Lamps are often run in series and like resistors, when in series you add up the voltage of each lamp. This is how we run 110V PAR lamps off of a 240V supply. It is also how ACLs are wired up.


----------



## TheHeadhunter (Dec 15, 2005)

What will happen if you run a 12V/30W lamp off a 6V/30w transformer? I might be wrong, but I think it would appear at the same brightness but use more current.

What’s the maximum wattage of 12V lamp you can run off a 12V/100mA transformer? 1.2 watts.

What’s the maximum wattage of 12V lamp you can run off a 15V/100mA transformer? 1.5 watts, but the lamp might not like getting 15v when it is only rated for 12v.
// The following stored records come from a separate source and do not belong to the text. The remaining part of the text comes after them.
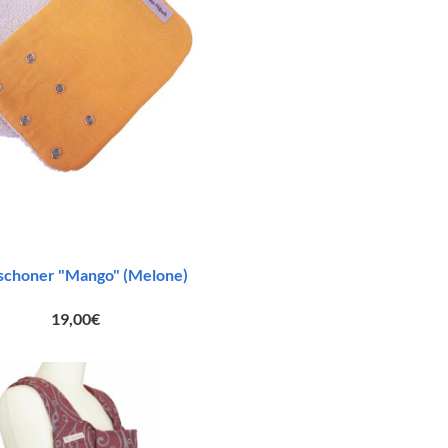
schoner "Mango" (Melone)
19,00
€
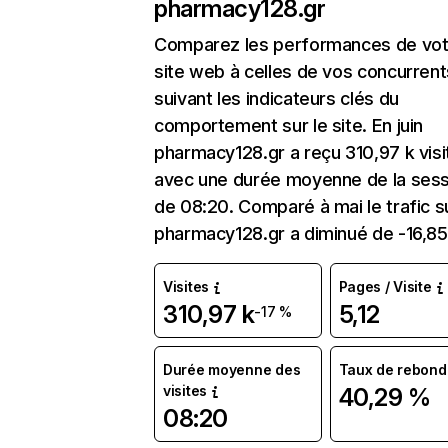
pharmacy128.gr
Comparez les performances de vot
site web à celles de vos concurrent
suivant les indicateurs clés du
comportement sur le site. En juin
pharmacy128.gr a reçu 310,97 k visi
avec une durée moyenne de la sess
de 08:20. Comparé à mai le trafic s
pharmacy128.gr a diminué de -16,8
Visites
Pages / Visite
310,97 k
5,12
-17 %
Durée moyenne des
Taux de rebond
visites
40,29 %
08:20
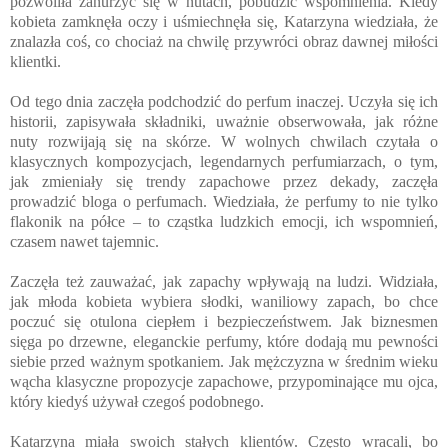
pozwoliła zanurzyć się w nutach, pobudzić wspomnienia. Kiedy
kobieta zamknęła oczy i uśmiechnęła się, Katarzyna wiedziała, że
znalazła coś, co chociaż na chwilę przywróci obraz dawnej miłości
klientki.
Od tego dnia zaczęła podchodzić do perfum inaczej. Uczyła się ich
historii, zapisywała składniki, uważnie obserwowała, jak różne
nuty rozwijają się na skórze. W wolnych chwilach czytała o
klasycznych kompozycjach, legendarnych perfumiarzach, o tym,
jak zmieniały się trendy zapachowe przez dekady, zaczęła
prowadzić bloga o perfumach. Wiedziała, że perfumy to nie tylko
flakonik na półce – to cząstka ludzkich emocji, ich wspomnień,
czasem nawet tajemnic.
Zaczęła też zauważać, jak zapachy wpływają na ludzi. Widziała,
jak młoda kobieta wybiera słodki, waniliowy zapach, bo chce
poczuć się otulona ciepłem i bezpieczeństwem. Jak biznesmen
sięga po drzewne, eleganckie perfumy, które dodają mu pewności
siebie przed ważnym spotkaniem. Jak mężczyzna w średnim wieku
wącha klasyczne propozycje zapachowe, przypominające mu ojca,
który kiedyś używał czegoś podobnego.
Katarzyna miała swoich stałych klientów. Często wracali, bo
If you have a 24V/20W transformer, how many 6V/20W lamps can you run in series off it? Four, but they would be dim (5 watt output). Then again, you could keep adding lights and they would get more dim every time.


----------



## Mayhem (Dec 15, 2005)

Series will not mean that each lamp will take a fraction of the available power – i.e., 4 lamps will not see 1/4 of the power. They will see all available power. However, should one lamp blow, all will go out as the circuit is opened.


----------